Apparently, the duration and costs of clinical trials of new oncological drugs could be reduced if surrogate measures, such as tumour reduction or time to progression, were to be used instead of survival, but a meta-analysis of 146 clinical trials of colorectal cancer and 191 of lung cancer found that only 10-16% of survival was explained by these variables; obviously a poor correlation. On the other hand, there is the question of the methodology used. A review of 43 studies found that, in 81% of the cases, promising results from phase II (without a control group) failed to transfer to phase III (double-blind randomized trial). The latter is another finding unfavourable to the rush with which many oncological drugs are introduced in the market. Perhaps it’s for this reason that, in an observation of 94 articles on the subject, Abola and Prasad have discovered that in half of them, the editors had resorted to adjectives of the type: miraculous, revolutionary, innovative, wonderful, transformative, etc...
People affected by rare cancers claim the benefit of the surrogate measures and the validity of phase II for the approval of the new drugs, since it’s impossible for their doctors to get enough cases to deploy survival studies on phase III. The reason they defend this is of course quite dramatic: they dare running out of time! Under this pressure, the regulatory agencies are pushed to approve new products that are known to have achieved hopeful anatomy-pathological changes or revolutionary reductions of tumour markers, but with few clues about toxicity, impairment of quality of life, or most logically, survival.

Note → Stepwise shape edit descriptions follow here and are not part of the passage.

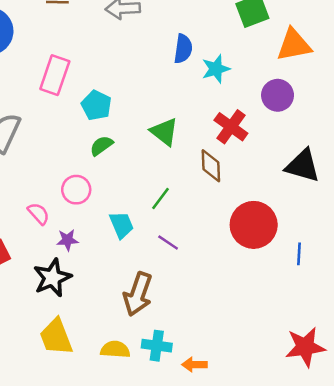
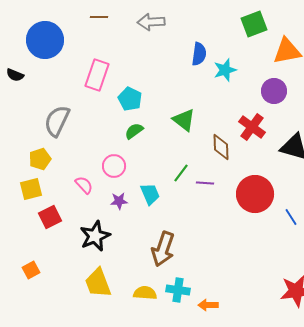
red cross: (231, 127) -> (252, 127), moved
purple star: (67, 240) -> (119, 201), moved
purple line: (168, 242) -> (205, 183), moved, turned -30
blue line: (299, 254) -> (291, 217), turned -36

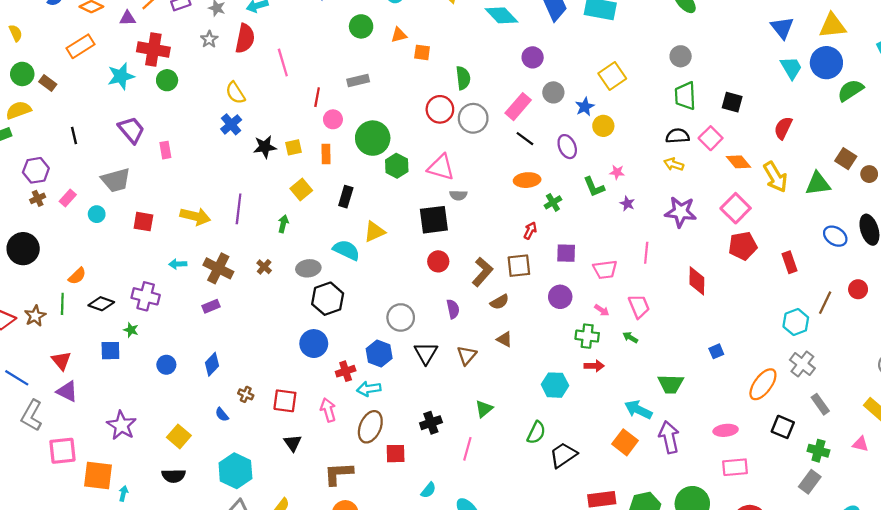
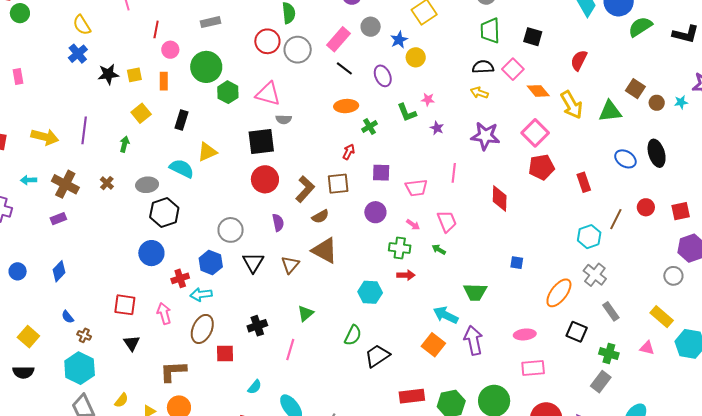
gray rectangle: (358, 81) -> (211, 22), moved
red circle: (438, 261) -> (265, 179), size x1.4
brown triangle: (504, 339) -> (325, 250), size x1.8
blue square: (716, 351) -> (517, 263), turned 32
brown cross: (246, 394) -> (84, 335), moved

Victor Montori describes this phenomenon as little science, in the sense that today in the majority of university centres the investigation that they are carried out is incapable of making valid proposals for these situations. As an example of the scope of the problem, an evaluation shows that most of the oncological medicines approved by the European Medicines Agency between 2009-2013 were approved without sufficient evidence, and in the few cases that were available, their effects were marginal if compared with existing treatments.

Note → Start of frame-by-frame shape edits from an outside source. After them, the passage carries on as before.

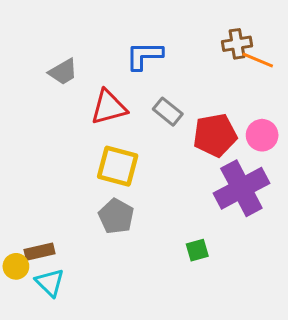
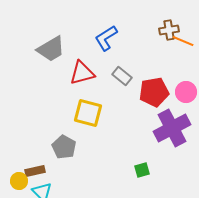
blue L-shape: (144, 56) -> (106, 38), turned -32
gray trapezoid: (63, 72) -> (51, 49), size x1.4
gray pentagon: (116, 216) -> (64, 147), moved

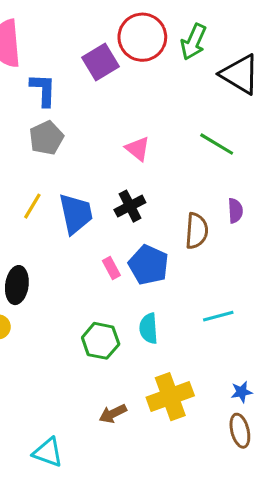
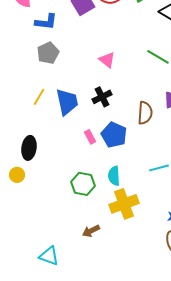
blue L-shape: (43, 90) -> (46, 22), turned 95
yellow cross: (170, 397) -> (124, 204), moved

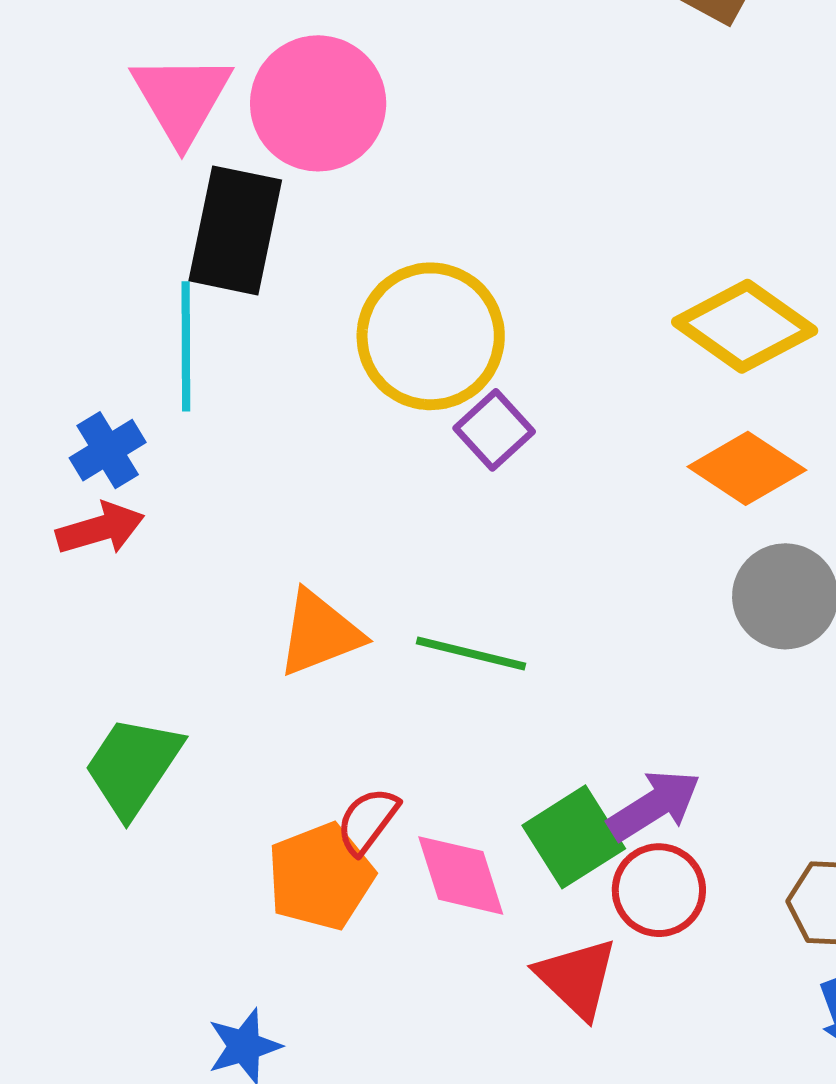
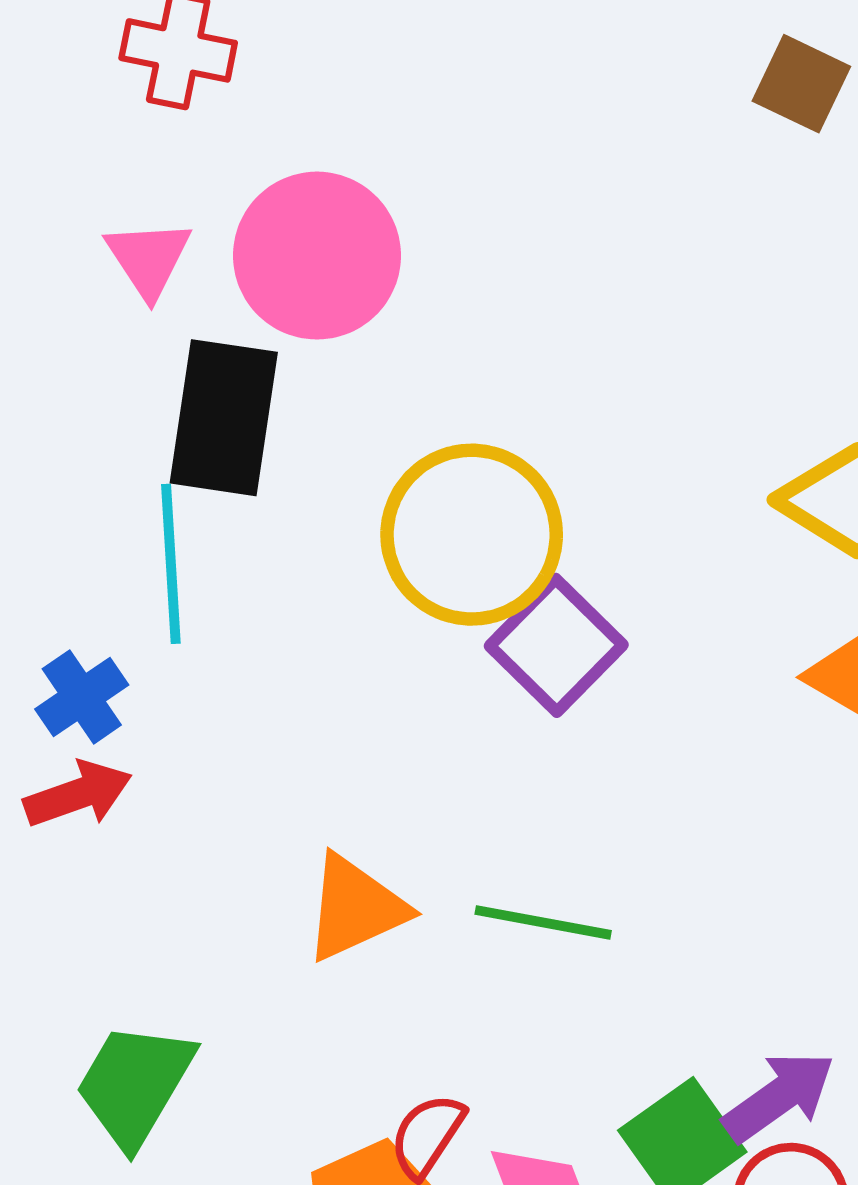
pink triangle: (182, 98) -> (149, 259), size x0.7
purple square: (494, 430) -> (556, 645), size x1.4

For some, big data should be a solution for therapeutic advances of rare diseases or rare cancers, given that it should enable analysis of huge amounts of data that would make the number of cases, which are insufficient at the local level, remarkable, from a global view. Despite having an attractive methodological approach, big data is having problems due to the poor quality of the clinical databases, which limits its uses, especially in therapeutic evaluations and causality analysis. As Montori says: too often the big data is simply not great data.
Vinay Prasad says that people with rare cancers, or rare diseases, also deserve quality research, i.e. clinical trials in phase III, and therefore it’s necessary for science to give a cooperative rather than competitive response. He himself gives an example that confirms that this is possible. Adrenocortical cancer has a very low incidence, poor response to treatments and poor prognosis. Despite this, FIRM-ACT managed to develop a clinical trial collecting 304 patients from 40 hospitals in 12 different countries. Thanks to this initiative, for the first time several cytotoxic therapies could be solidly tested, with survival as a measure of the results.
To favour big science over little science, Montori continues, institutions should reward generous and collaborative scientists who promote shared projects among different research and clinical practice communities. Take another example of the importance of this vision: the article that explains the discovery of the Higgs Boson involved 5,154 scientists. Does anyone think that the discovery would have been achieved without having gathered so much knowledge?
Patients with rare cancers should ask the researchers to collaborate as much as necessary to develop robust, well-designed clinical trials, rather than the hasty and enthusiastic studies they currently offer.